◆ **HOW TO COMPLETE THIS TASK**: Should a line below contain the word "predecessors", report it.

----- STUDY MATERIAL

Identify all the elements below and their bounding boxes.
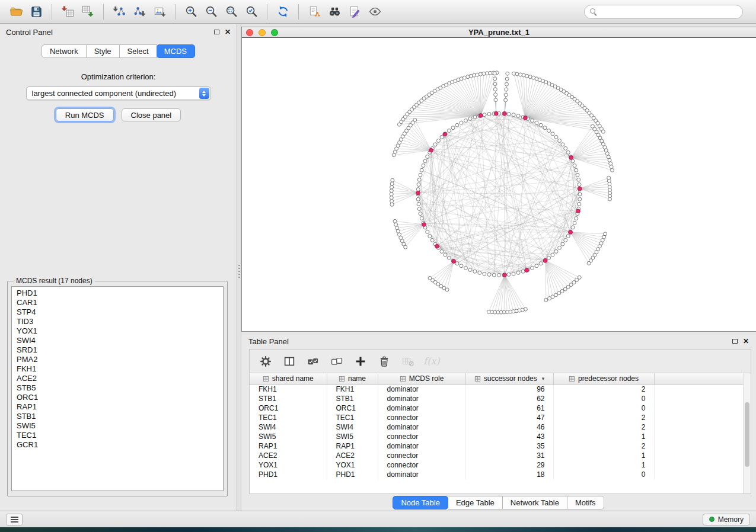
close-panel-button[interactable]: Close panel bbox=[122, 108, 181, 121]
close-table-panel-icon[interactable]: ✕ bbox=[743, 338, 749, 345]
cell-successors[interactable]: 35 bbox=[465, 441, 553, 451]
table-row[interactable]: ACE2ACE2connector311 bbox=[250, 451, 743, 460]
cell-predecessors[interactable]: 2 bbox=[553, 441, 654, 451]
mcds-result-item[interactable]: CAR1 bbox=[12, 298, 223, 307]
network-graph[interactable] bbox=[242, 38, 756, 331]
run-mcds-button[interactable]: Run MCDS bbox=[56, 108, 114, 121]
mcds-result-item[interactable]: STP4 bbox=[12, 307, 223, 317]
cell-successors[interactable]: 46 bbox=[465, 422, 553, 432]
mcds-result-item[interactable]: PHD1 bbox=[12, 289, 223, 298]
cell-successors[interactable]: 43 bbox=[465, 432, 553, 441]
table-row[interactable]: TEC1TEC1connector472 bbox=[250, 413, 743, 422]
cell-role[interactable]: dominator bbox=[378, 384, 465, 394]
window-maximize-icon[interactable] bbox=[271, 29, 278, 36]
import-table-icon[interactable] bbox=[59, 3, 76, 21]
cell-role[interactable]: connector bbox=[378, 432, 465, 441]
cell-successors[interactable]: 96 bbox=[465, 384, 553, 394]
table-row[interactable]: FKH1FKH1dominator962 bbox=[250, 384, 743, 394]
cell-name[interactable]: ACE2 bbox=[327, 451, 378, 460]
cell-shared_name[interactable]: TEC1 bbox=[250, 413, 327, 422]
table-row[interactable]: SWI5SWI5connector431 bbox=[250, 432, 743, 441]
save-icon[interactable] bbox=[27, 3, 45, 21]
tab-edge-table[interactable]: Edge Table bbox=[448, 496, 503, 509]
open-folder-icon[interactable] bbox=[7, 3, 25, 21]
cell-name[interactable]: YOX1 bbox=[327, 460, 378, 470]
float-table-panel-icon[interactable] bbox=[732, 339, 738, 344]
float-panel-icon[interactable] bbox=[214, 30, 219, 34]
cell-shared_name[interactable]: RAP1 bbox=[250, 441, 327, 451]
mcds-result-item[interactable]: SWI4 bbox=[12, 336, 223, 345]
cell-predecessors[interactable]: 0 bbox=[553, 470, 654, 479]
cell-shared_name[interactable]: ORC1 bbox=[250, 403, 327, 413]
mcds-result-item[interactable]: PMA2 bbox=[12, 355, 223, 364]
zoom-in-icon[interactable] bbox=[182, 3, 200, 21]
cell-name[interactable]: ORC1 bbox=[327, 403, 378, 413]
mcds-result-item[interactable]: SWI5 bbox=[12, 421, 223, 431]
window-minimize-icon[interactable] bbox=[259, 29, 266, 36]
cell-predecessors[interactable]: 1 bbox=[553, 432, 654, 441]
cell-name[interactable]: TEC1 bbox=[327, 413, 378, 422]
tab-select[interactable]: Select bbox=[120, 44, 157, 58]
cell-shared_name[interactable]: PHD1 bbox=[250, 470, 327, 479]
column-header-role[interactable]: MCDS role bbox=[378, 373, 465, 384]
close-panel-icon[interactable]: ✕ bbox=[225, 28, 231, 36]
cell-successors[interactable]: 31 bbox=[465, 451, 553, 460]
mcds-result-item[interactable]: FKH1 bbox=[12, 364, 223, 374]
cell-name[interactable]: FKH1 bbox=[327, 384, 378, 394]
delete-row-icon[interactable] bbox=[375, 352, 393, 370]
cell-role[interactable]: dominator bbox=[378, 422, 465, 432]
cell-successors[interactable]: 47 bbox=[465, 413, 553, 422]
table-row[interactable]: YOX1YOX1connector291 bbox=[250, 460, 743, 470]
cell-predecessors[interactable]: 2 bbox=[553, 422, 654, 432]
cell-shared_name[interactable]: FKH1 bbox=[250, 384, 327, 394]
table-row[interactable]: ORC1ORC1dominator610 bbox=[250, 403, 743, 413]
cell-role[interactable]: dominator bbox=[378, 441, 465, 451]
mcds-result-item[interactable]: YOX1 bbox=[12, 326, 223, 336]
zoom-out-icon[interactable] bbox=[202, 3, 220, 21]
column-header-successors[interactable]: successor nodes▾ bbox=[465, 373, 553, 384]
search-box[interactable] bbox=[584, 5, 743, 19]
cell-successors[interactable]: 62 bbox=[465, 394, 553, 403]
memory-button[interactable]: Memory bbox=[703, 514, 750, 525]
deselect-all-icon[interactable] bbox=[328, 352, 346, 370]
binoculars-icon[interactable] bbox=[326, 3, 343, 21]
cell-successors[interactable]: 61 bbox=[465, 403, 553, 413]
cell-role[interactable]: connector bbox=[378, 460, 465, 470]
optimization-criterion-select[interactable]: largest connected component (undirected) bbox=[26, 86, 211, 100]
cell-name[interactable]: SWI4 bbox=[327, 422, 378, 432]
mcds-result-item[interactable]: TEC1 bbox=[12, 431, 223, 440]
cell-name[interactable]: STB1 bbox=[327, 394, 378, 403]
mcds-result-item[interactable]: SRD1 bbox=[12, 345, 223, 355]
export-image-icon[interactable] bbox=[151, 3, 168, 21]
export-table-icon[interactable] bbox=[79, 3, 97, 21]
table-row[interactable]: STB1STB1dominator620 bbox=[250, 394, 743, 403]
cell-shared_name[interactable]: STB1 bbox=[250, 394, 327, 403]
export-network-icon[interactable] bbox=[130, 3, 148, 21]
gear-icon[interactable] bbox=[257, 352, 275, 370]
status-menu-button[interactable] bbox=[6, 514, 23, 525]
mcds-result-item[interactable]: RAP1 bbox=[12, 402, 223, 412]
cell-role[interactable]: dominator bbox=[378, 394, 465, 403]
cell-predecessors[interactable]: 2 bbox=[553, 413, 654, 422]
import-network-icon[interactable] bbox=[110, 3, 128, 21]
table-row[interactable]: RAP1RAP1dominator352 bbox=[250, 441, 743, 451]
cell-predecessors[interactable]: 1 bbox=[553, 460, 654, 470]
annotation-icon[interactable] bbox=[346, 3, 363, 21]
add-row-icon[interactable] bbox=[352, 352, 369, 370]
tab-network[interactable]: Network bbox=[42, 44, 87, 58]
cell-role[interactable]: connector bbox=[378, 451, 465, 460]
window-close-icon[interactable] bbox=[246, 29, 253, 36]
mcds-result-item[interactable]: ACE2 bbox=[12, 374, 223, 383]
mcds-result-item[interactable]: TID3 bbox=[12, 317, 223, 326]
cell-role[interactable]: connector bbox=[378, 413, 465, 422]
cell-name[interactable]: SWI5 bbox=[327, 432, 378, 441]
zoom-fit-icon[interactable] bbox=[222, 3, 240, 21]
clone-document-icon[interactable] bbox=[305, 3, 323, 21]
tab-network-table[interactable]: Network Table bbox=[503, 496, 567, 509]
mcds-result-item[interactable]: ORC1 bbox=[12, 393, 223, 402]
refresh-network-icon[interactable] bbox=[274, 3, 292, 21]
table-row[interactable]: SWI4SWI4dominator462 bbox=[250, 422, 743, 432]
eye-icon[interactable] bbox=[366, 3, 384, 21]
chevron-down-icon[interactable]: ▾ bbox=[542, 376, 545, 382]
mcds-result-item[interactable]: STB1 bbox=[12, 412, 223, 421]
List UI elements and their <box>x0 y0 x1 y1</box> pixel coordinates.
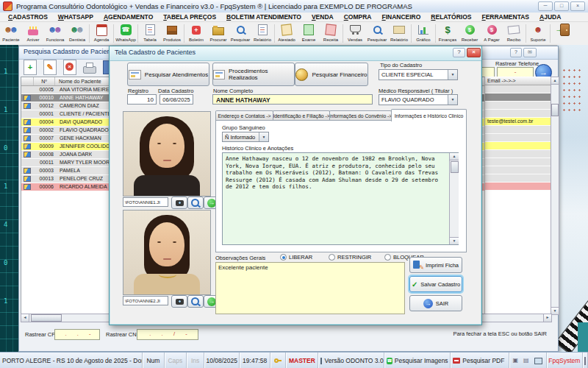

----------

◆ **RESPONSE AREA**:
cell-predecessors[interactable]: 2 bbox=[553, 441, 654, 451]
cell-predecessors[interactable]: 0 bbox=[553, 470, 654, 479]
cell-predecessors[interactable]: 1 bbox=[553, 432, 654, 441]
cell-predecessors[interactable]: 2 bbox=[553, 422, 654, 432]
cell-predecessors[interactable]: 2 bbox=[553, 413, 654, 422]
cell-predecessors[interactable]: 1 bbox=[553, 460, 654, 470]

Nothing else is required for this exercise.